I've got most of a Fall season chasing chrome on my Abel Spey reel, so I thought a review was warranted.

This reel was added to my quiver out of a desire to go a little retro with a classic click-and-pawl reel. While I've had some great reels with traditional drag, I just like the direct connection to the fish you're fighting with a clicker. Plus, there's just a look and feel of these old school line winders that's unique and super-cool.

What I like best about the Abel offering is how they've managed to elegantly update the classic reel with modern materials and machining methods. Anywhere you look this thing is built like a tank - from the burly reel foot to the industrial-strength clickers. They've clearly advanced the state of the click-pawl art to the level of Abel's traditional reels. This thing's a brute.

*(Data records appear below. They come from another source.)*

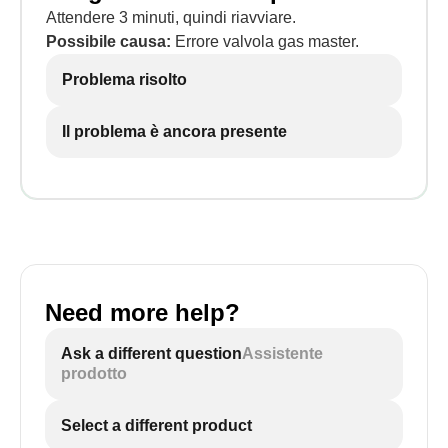
Attendere 3 minuti, quindi riavviare.
Possibile causa:
Errore valvola gas master.
Problema risolto
Il problema è ancora presente
Need more help?
Ask a different question
Assistente
prodotto
Select a different product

My two-handed swinging rods are a classic Scott ARC1287/3 spey and a Scott L2h 1168/4 switch. Both have a very traditional look that melds very well with the Abel Spey, in particular the unsanded blank of the L2h. Naturally my reel is classsic black and unported. I suppose if I had one of the "spaceship" sticks like a Sage TCX "death star" or  an ECHO TR I might feel the need to explore Abel's myriad of custom colors and finishes. But on my sticks, I think they'd just look completely ridiculous.

Even the mechanics of the drag (such as it may be) system have evolved. The Abel feature two clickers that can be configured for left- or right-hand retrieve, as well as a "maximum drag" setting. Switching is as simple as rotating one or both of the burly clickers. I've been running mine on maximum drag with no complaints.

Abel offers spey reels in three sizes - Spey, Switch, and the new smaller Classic configuration. One of these should easily balance almost any two-handed rod less than 14'. If you're in the market for a well-built, stylish click-pawl spey reel, I strongly recommend giving Abel a look!